Cinema com Rapadura

OPINIÃO   segunda-feira, 28 de janeiro de 2019

Uma Nova Chance (2018): autoconfiança às vezes não basta

A simpatia e o encanto de Jennifer Lopez e Vanessa Hudgens buscam sustentar uma comédia improvável com elementos de farsa e uma trama difícil de convencer.

Jennifer Lopez (“Nunca Mais”) é Maya, uma esforçada funcionária de um mercado nova-iorquino que trabalha duro para ser promovida a gerente. Mesmo com ótimos resultados, ideias criativas, experiência e dedicação, seu currículo não basta para receber um cargo de maior remuneração já que ela não possui um diploma universitário. Se a frustração por não conseguir a promoção não bastasse, seu companheiro de longa data Trey (Milo Ventimiglia, “Rocky Balboa”) quer filhos, possibilidade que Maya descarta mesmo que isso abale seu relacionamento. Em “Uma Nova Chance”, Lopez tem a oportunidade de exercitar seu carisma e charme nas telas quando uma confusão faz com que sua personagem receba uma proposta profissional irrecusável, que é tudo que ela precisa para provar seu valor.

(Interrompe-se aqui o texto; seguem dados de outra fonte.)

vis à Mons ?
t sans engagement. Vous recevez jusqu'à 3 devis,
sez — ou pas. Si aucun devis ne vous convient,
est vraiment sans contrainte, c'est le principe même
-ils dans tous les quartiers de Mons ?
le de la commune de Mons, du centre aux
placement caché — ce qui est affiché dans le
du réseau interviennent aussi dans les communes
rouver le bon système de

Joan (Leah Remini, de série “The King of Queens”) é a melhor amiga e confidente de Maya. Por trabalharem juntas no mercado, Joan sabe de todo o potencial da colega que acaba de completar 40 anos de idade. Ao ver a amargura bater a porta de Maya, Joan tira da cartola uma entrevista de emprego na Franklin & Clarke, uma empresa situada num grande arranha-céu com vista para Manhattan e encabeçada pelo grisalho sorridente Anderson Clarke (Treat Williams, “127 Horas”). Apesar de um leve confronto com uma das VPs e filha de Clarke, Zoe (Vanessa Hudgens, “A Princesa e a Plebeia”), Lopez arrasa na entrevista e consegue uma vaga como consultora executiva. O problema é que tudo não passa de uma farsa que Joan armou. Maya não é a “Maria de la Vargas” do currículo que diz que estudou em Harvard e não é dona do perfil de Facebook “photoshopado” com encontros com o presidente e escalando o monte Kilimanjaro.

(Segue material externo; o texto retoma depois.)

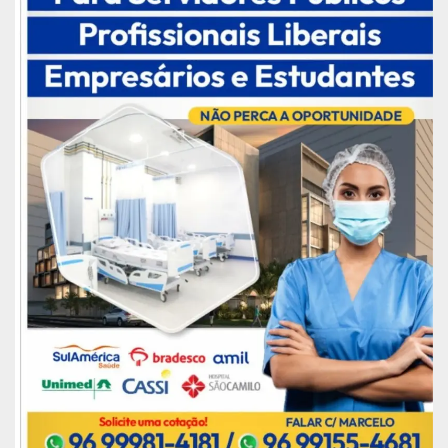
policlínica.
Publicidade (x)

Todo esse enredo meio absurdo de comprar é só o início do que o espectador precisa digerir para continuar a acompanhar “Uma Nova Chance”. O longa dirigido por Peter Segal (“Como Se Fosse a Primeira Vez”) propõe a ser uma comédia de situação tipo “peixe fora d’água” em que a falsa Maya precisa convencer uma grande organização de que ela é uma talentosa executiva, semelhante ao desafio de Tom Hanks como um garoto no corpo de um vice-presidente em “Quero Ser Grande”, e de Melanie Griffith como a humilde funcionária sem diploma no lugar da chefe em “Uma Secretária de Futuro“. Por mais que Jennifer tenha o espírito para fazer seu personagem funcionar, o roteiro exige bastante descrença da audiência, especialmente na virada inesperada do segundo ato. A obra que tenta se sustentar em algumas situações de comédia física, montagens para elevar o astral e um elenco encantador, na segunda metade resolve ir para uma outra direção mais absurda ainda contando com todos esses elementos citados para segurar a satisfação do público.

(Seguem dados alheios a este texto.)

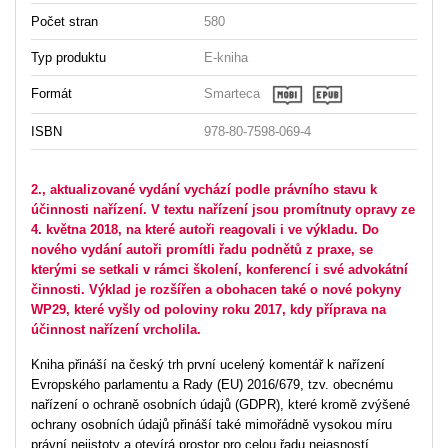
Počet stran
580
Typ produktu
E-kniha
Formát
Smarteca
ISBN
978-80-7598-069-4
2., aktualizované vydání vychází podle právního stavu k
účinnosti nařízení. V textu nařízení jsou promítnuty opravy ze
4. května 2018, na které autoři reagovali i ve výkladu. Do
nového vydání autoři promítli řadu podnětů z praxe, se
kterými se setkali v rámci školení, konferencí i své advokátní
činnosti. Výklad je rozšířen a obohacen také o nové pokyny
WP29, které vyšly od poloviny roku 2017, kdy příprava na
účinnost nařízení vrcholila.
Kniha přináší na český trh první ucelený komentář k nařízení
Evropského parlamentu a Rady (EU) 2016/679, tzv. obecnému
nařízení o ochraně osobních údajů (GDPR), které kromě zvýšené
ochrany osobních údajů přináší také mimořádně vysokou míru
právní nejistoty a otevírá prostor pro celou řadu nejasností.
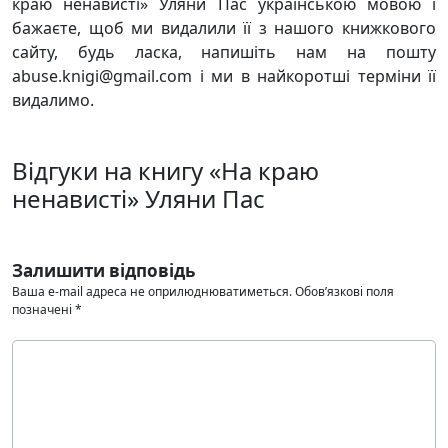
краю ненависті» Уляни Пас українською мовою і
бажаєте, щоб ми видалили її з нашого книжкового
сайту, будь ласка, напишіть нам на пошту
abuse.knigi@gmail.com і ми в найкоротші терміни її
видалимо.
Відгуки на книгу «На краю
ненависті» Уляни Пас
Залишити відповідь
Ваша e-mail адреса не оприлюднюватиметься.
Обов’язкові поля
позначені
*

O que se pode compartilhar sem estragar a “nova” trama (não parece ser à toa que o título original do filme traduzido do inglês seja “Segundo Ato”) é que a jornada de provação de Lopez continua. Anderson desafia Zoe e Maya a desenvolver uma linha de cosméticos mais orgânica, seguindo a proposta da nova consultora para impulsionar as vendas, e estimula uma competição interna amigável entre as duas. Apesar de começarem como adversárias, a química entre Vanessa e Jennifer aproxima as duas personagens e o antagonismo passa a existir somente nas suas equipes de coadjuvantes que inclui a desajeitada Ariana (Charlyne Yi, “Artista do Desastre”).

Fãs de Jennifer Lopez farão a inevitável associação entre Maya e a Marisa Ventura de “Encontro de Amor”. Essencialmente, Jennifer reprisa o papel do romance de 2002 ao interpretar outra mulher presa numa farsa para conseguir seus objetivos. A diferença é que aqui não há muito tempo para desenvolver uma relação amorosa e esse aspecto fica em terceiro plano. Outro fator em comum é que ambos os filmes possuem e exploram Nova York como pano de fundo, se apoiando no charme dos pontos turísticos da cidade para as cenas externas. Falando em charme, infelizmente “Uma Nova Chance” não apresenta tanto desse atributo quanto “Encontro de Amor”. O elenco principal se esforça, mas simplesmente não há inspiração no roteiro mais que improvável e onde até a possibilidade de melodrama cai morna por trás do que parece ser um louco episódio de “O Aprendiz” no universo de comédias da “Sessão da Tarde”.